§ EXERCISE BRIEF
Copy, in full, each line of the material that holds the word "ThinkTank".

§ DATASET RECORDS
[Start of Attachment]

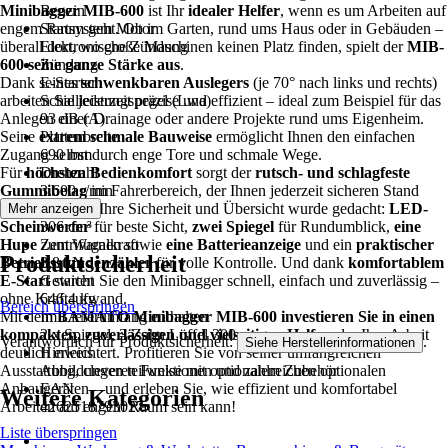
Minibagger MIB-600
Benzin
ist Ihr
idealer Helfer
, wenn es um Arbeiten auf
engem Raum geht. Ob im Garten, rund ums Haus oder in Gebäuden –
Startsystem Motor
überall dort, wo große Maschinen keinen Platz finden, spielt der
Elektronische Zündung
MIB-
600 seine ganze Stärke aus
Zündung
.
Dank seines
E-Starter
schwenkbaren Auslegers
(je 70° nach links und rechts)
arbeiten Sie jederzeit präzise und effizient – ideal zum Beispiel für das
Schallleistungspegel (Lwa)
Anlegen einer Drainage oder andere Projekte rund ums Eigenheim.
93 dB (A)
Seine
extrem schmale Bauweise
Plattenbreite
ermöglicht Ihnen den einfachen
Zugang selbst durch enge Tore und schmale Wege.
690 mm
Für
höchsten Bedienkomfort
Drehzahl
sorgt der
rutsch- und schlagfeste
Gummibelag
3.600 r/min
im Fahrerbereich, der Ihnen jederzeit sicheren Stand
bietet. Auch an Ihre Sicherheit und Übersicht wurde gedacht:
Hubraum
LED-
Mehr anzeigen
Scheinwerfer
306 cm³
für beste Sicht,
zwei Spiegel
für Rundumblick,
eine
Hupe
zum Warnen sowie
Zentrifugalkraft
eine Batterieanzeige
und ein
praktischer
Produktsicherheit
Betriebsstundenzähler
8,8 kN
für volle Kontrolle. Und dank
komfortablem
E-Start
Gewicht
starten Sie den Minibagger schnell, einfach und zuverlässig –
ohne Kraftaufwand.
646,4 kg
Bereich überspringen
Mit dem
Im Lieferumfang enthalten
BAMATO Minibagger MIB-600 investieren Sie in einen
kompakten, zuverlässigen und vielseitigen Helfer
2 x Spiegel, 3-Zahn Löffel 300 mm
, der Ihre Arbeit
Verantwortlich für Produktsicherheit:
.
Siehe Herstellerinformationen
deutlich erleichtert. Profitieren Sie von seiner umfangreichen
Hinweis
Ausstattung, cleveren Funktionen und zahlreichen optionalen
Abbildungen teilweise mit optionalem Zubehör
Anbaugeräten – und erleben Sie, wie effizient und komfortabel
EAN
Weitere Kategorien
Arbeiten auf engem Raum sein kann!
4262518793027
Liste überspringen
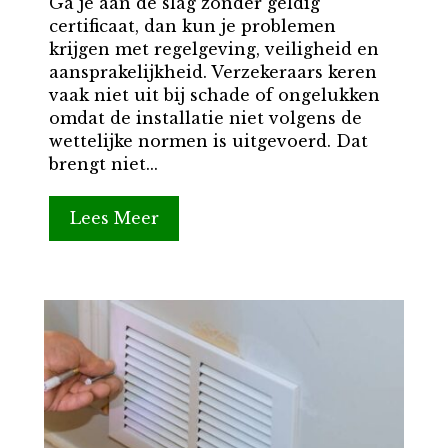
Ga je aan de slag zonder geldig
certificaat, dan kun je problemen
krijgen met regelgeving, veiligheid en
aansprakelijkheid. Verzekeraars keren
vaak niet uit bij schade of ongelukken
omdat de installatie niet volgens de
wettelijke normen is uitgevoerd. Dat
brengt niet...
Lees Meer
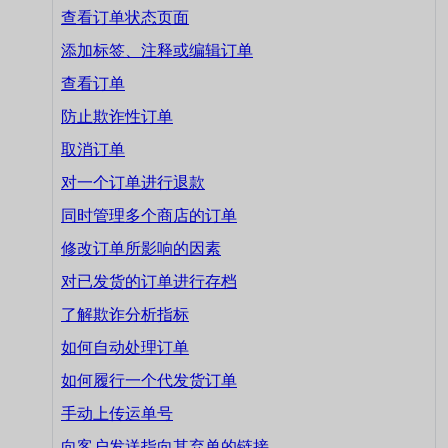
查看订单状态页面
添加标签、注释或编辑订单
查看订单
防止欺诈性订单
取消订单
对一个订单进行退款
同时管理多个商店的订单
修改订单所影响的因素
对已发货的订单进行存档
了解欺诈分析指标
如何自动处理订单
如何履行一个代发货订单
手动上传运单号
向客户发送指向其弃单的链接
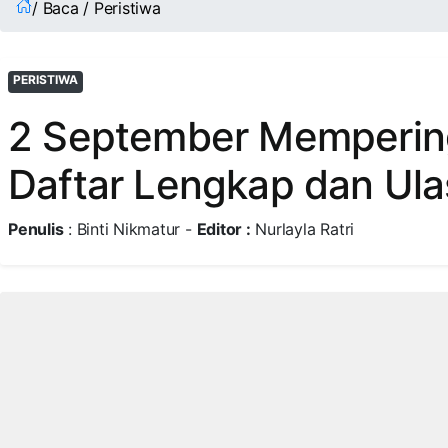
/ Baca / Peristiwa
PERISTIWA
2 September Memperinga
Daftar Lengkap dan Ul
Penulis
: Binti Nikmatur -
Editor :
Nurlayla Ratri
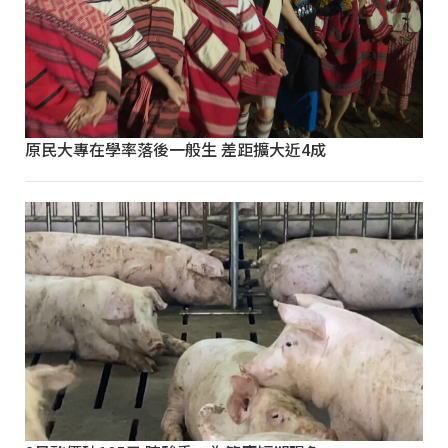
原民大專在學率落後一般生 差距擴大近4成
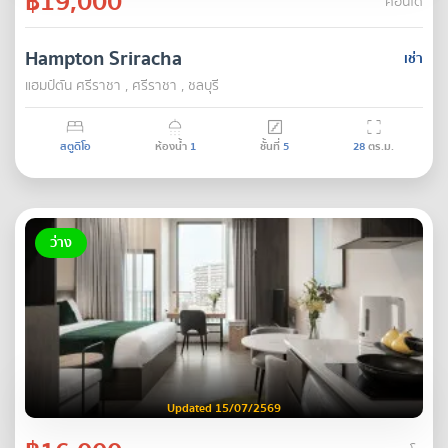
฿19,000
คอนโด
Hampton Sriracha
เช่า
แฮมป์ตัน ศรีราชา , ศรีราชา , ชลบุรี
สตูดิโอ
ห้องน้ำ
1
ชั้นที่
5
28
ตร.ม.
ว่าง
Updated 15/07/2569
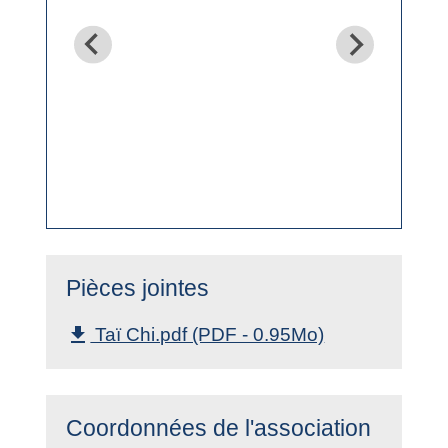
Pièces jointes
Taï Chi.pdf (PDF - 0.95Mo)
file_download
Coordonnées de l'association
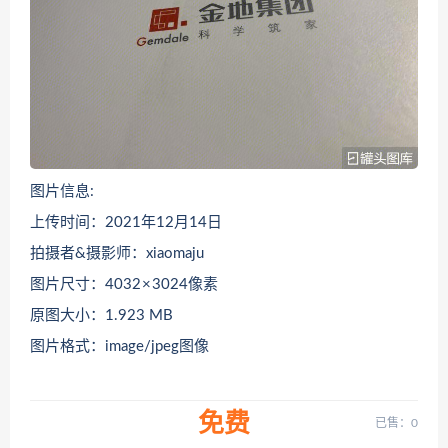
图片信息:
上传时间：2021年12月14日
拍摄者&摄影师：xiaomaju
图片尺寸：4032 × 3024像素
原图大小：1.923 MB
图片格式：image/jpeg图像
免费
已售：0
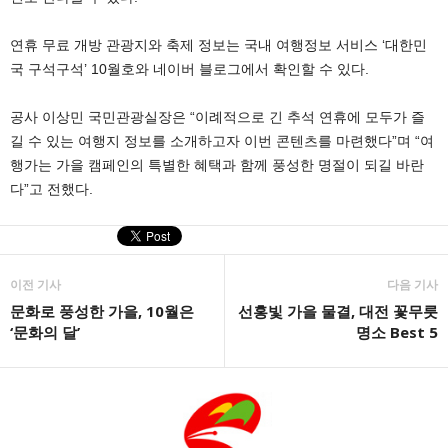
연휴 무료 개방 관광지와 축제 정보는 국내 여행정보 서비스 ‘대한민
국 구석구석’ 10월호와 네이버 블로그에서 확인할 수 있다.
공사 이상민 국민관광실장은 “이례적으로 긴 추석 연휴에 모두가 즐
길 수 있는 여행지 정보를 소개하고자 이번 콘텐츠를 마련했다”며 “여
행가는 가을 캠페인의 특별한 혜택과 함께 풍성한 명절이 되길 바란
다”고 전했다.
이전 기사
다음 기사
문화로 풍성한 가을, 10월은
선홍빛 가을 물결, 대전 꽃무릇
‘문화의 달’
명소 Best 5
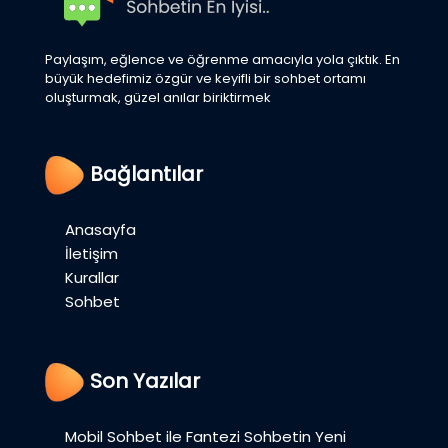
Paylaşım, eğlence ve öğrenme amacıyla yola çıktık. En
büyük hedefimiz özgür ve keyifli bir sohbet ortamı
oluşturmak, güzel anılar biriktirmek
Bağlantılar
Anasayfa
İletişim
Kurallar
Sohbet
Son Yazılar
Mobil Sohbet ile Fantezi Sohbetin Yeni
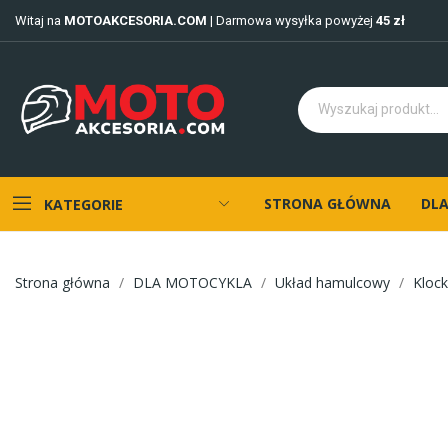
Witaj na
MOTOAKCESORIA.COM
| Darmowa wysyłka powyżej
45 zł
STRONA GŁÓWNA
DLA
KATEGORIE
Strona główna
DLA MOTOCYKLA
Układ hamulcowy
Kloc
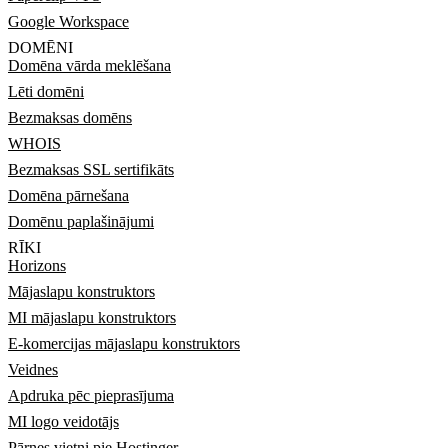
Google Workspace
DOMĒNI
Domēna vārda meklēšana
Lēti domēni
Bezmaksas domēns
WHOIS
Bezmaksas SSL sertifikāts
Domēna pārnešana
Domēnu paplašinājumi
RĪKI
Horizons
Mājaslapu konstruktors
MI mājaslapu konstruktors
E-komercijas mājaslapu konstruktors
Veidnes
Apdruka pēc pieprasījuma
MI logo veidotājs
Pārnes vietni pie Hostinger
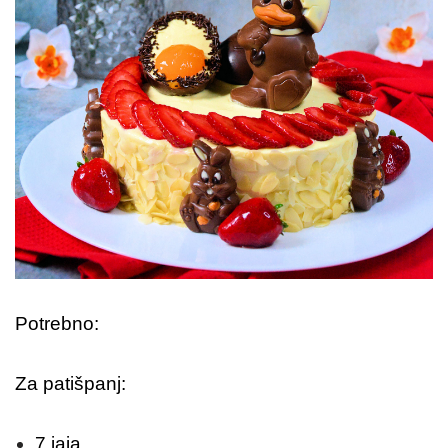
Potrebno:
Za patišpanj:
7 jaja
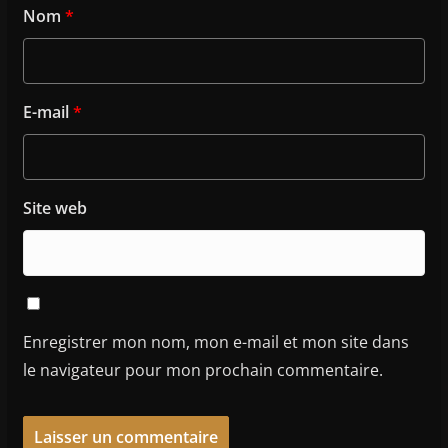
Nom
*
E-mail
*
Site web
Enregistrer mon nom, mon e-mail et mon site dans
le navigateur pour mon prochain commentaire.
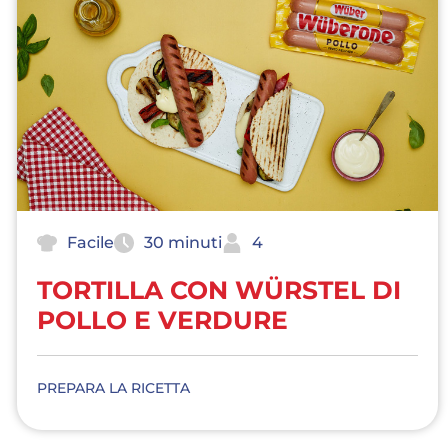
Facile
30 minuti
4
TORTILLA CON WÜRSTEL DI
POLLO E VERDURE
PREPARA LA RICETTA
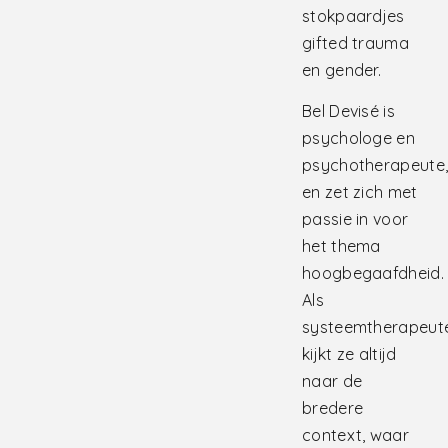
stokpaardjes
gifted trauma
en gender.
Bel Devisé is
psychologe en
psychotherapeute
en zet zich met
passie in voor
het thema
hoogbegaafdheid.
Als
systeemtherapeut
kijkt ze altijd
naar de
bredere
context, waar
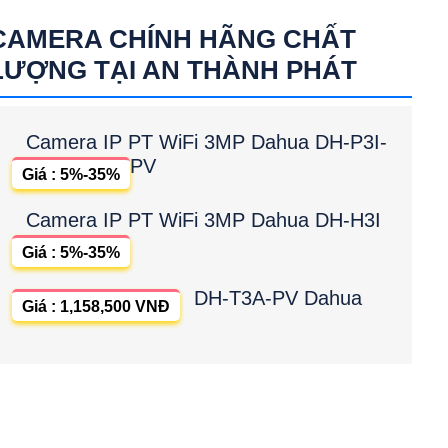
CAMERA CHÍNH HÃNG CHẤT
LƯỢNG TẠI AN THÀNH PHÁT
Camera IP PT WiFi 3MP Dahua DH-P3I-
PV
Giá : 5%-35%
Camera IP PT WiFi 3MP Dahua DH-H3I
Giá : 5%-35%
DH-T3A-PV Dahua
Giá : 1,158,500 VNĐ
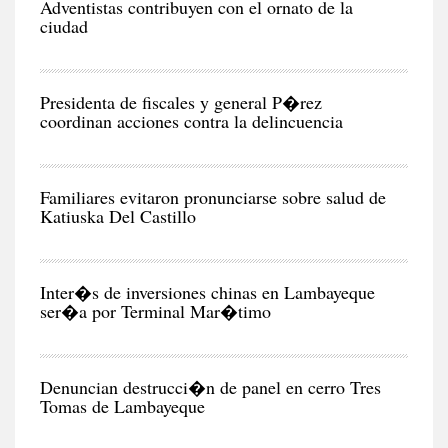
Adventistas contribuyen con el ornato de la
ciudad
CIU
Presidenta de fiscales y general P�rez
coordinan acciones contra la delincuencia
CIU
Familiares evitaron pronunciarse sobre salud de
Katiuska Del Castillo
POL
Inter�s de inversiones chinas en Lambayeque
ser�a por Terminal Mar�timo
CIU
Denuncian destrucci�n de panel en cerro Tres
Tomas de Lambayeque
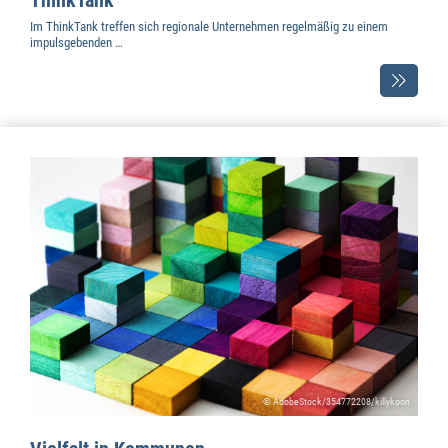
ThinkTank
Im ThinkTank treffen sich regionale Unternehmen regelmäßig zu einem
impulsgebenden …
© AdobeStock/354772208/killykoon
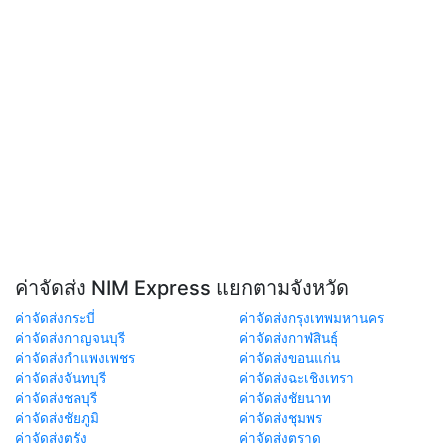
ค่าจัดส่ง NIM Express แยกตามจังหวัด
ค่าจัดส่งกระบี่
ค่าจัดส่งกรุงเทพมหานคร
ค่าจัดส่งกาญจนบุรี
ค่าจัดส่งกาฬสินธุ์
ค่าจัดส่งกำแพงเพชร
ค่าจัดส่งขอนแก่น
ค่าจัดส่งจันทบุรี
ค่าจัดส่งฉะเชิงเทรา
ค่าจัดส่งชลบุรี
ค่าจัดส่งชัยนาท
ค่าจัดส่งชัยภูมิ
ค่าจัดส่งชุมพร
ค่าจัดส่งตรัง
ค่าจัดส่งตราด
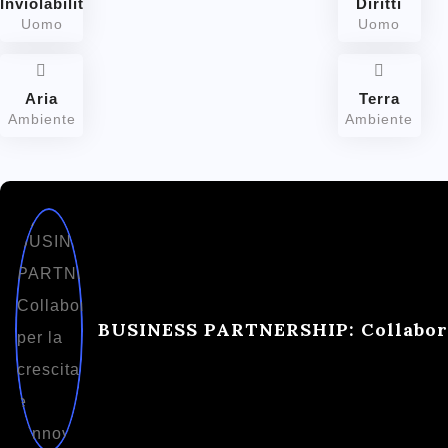
Inviolabilità
Diritti
Uomo
Uomo
Aria
Terra
Ambiente
Ambiente
BUSINESS PARTNERSHIP: Collaborar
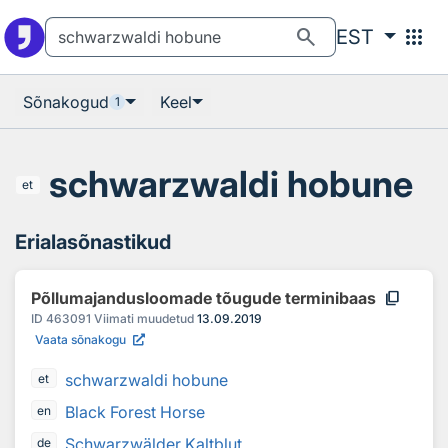
Otsingu juurde
Põhisisu juurde
search
apps
EST
Sõnakogud
Keel
1
schwarzwaldi hobune
et
Erialasõnastikud
content_copy
Põllumajandusloomade tõugude terminibaas
ID
463091
Viimati muudetud
13.09.2019
Vaata sõnakogu
schwarzwaldi hobune
et
Black Forest Horse
en
Schwarzwälder Kaltblut
de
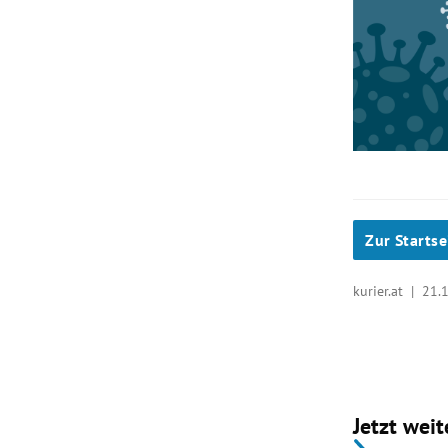
Zur Startse
kurier.at |
21.
Jetzt weit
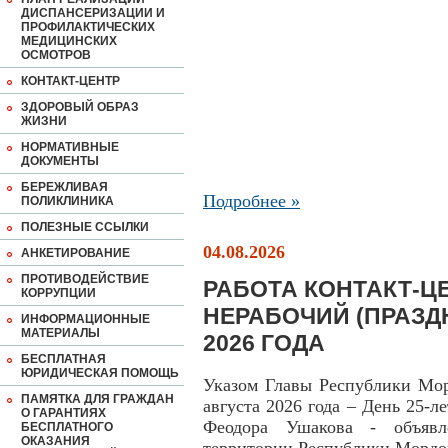
ДИСПАНСЕРИЗАЦИИ И
ПРОФИЛАКТИЧЕСКИХ
МЕДИЦИНСКИХ
ОСМОТРОВ
КОНТАКТ-ЦЕНТР
ЗДОРОВЫЙ ОБРАЗ
ЖИЗНИ
НОРМАТИВНЫЕ
ДОКУМЕНТЫ
БЕРЕЖЛИВАЯ
Подробнее »
ПОЛИКЛИНИКА
ПОЛЕЗНЫЕ ССЫЛКИ
04.08.2026
АНКЕТИРОВАНИЕ
ПРОТИВОДЕЙСТВИЕ
РАБОТА КОНТАКТ-ЦЕ
КОРРУПЦИИ
НЕРАБОЧИЙ (ПРАЗД
ИНФОРМАЦИОННЫЕ
МАТЕРИАЛЫ
2026 ГОДА
БЕСПЛАТНАЯ
ЮРИДИЧЕСКАЯ ПОМОЩЬ
Указом Главы Республики Мор
ПАМЯТКА ДЛЯ ГРАЖДАН
августа 2026 года – День 25-л
О ГАРАНТИЯХ
Феодора Ушакова - объявл
БЕСПЛАТНОГО
ОКАЗАНИЯ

[End of Attachment]

§ COMPLETED EXERCISE
ThinkTank
Im ThinkTank treffen sich regionale Unternehmen regelmäßig zu einem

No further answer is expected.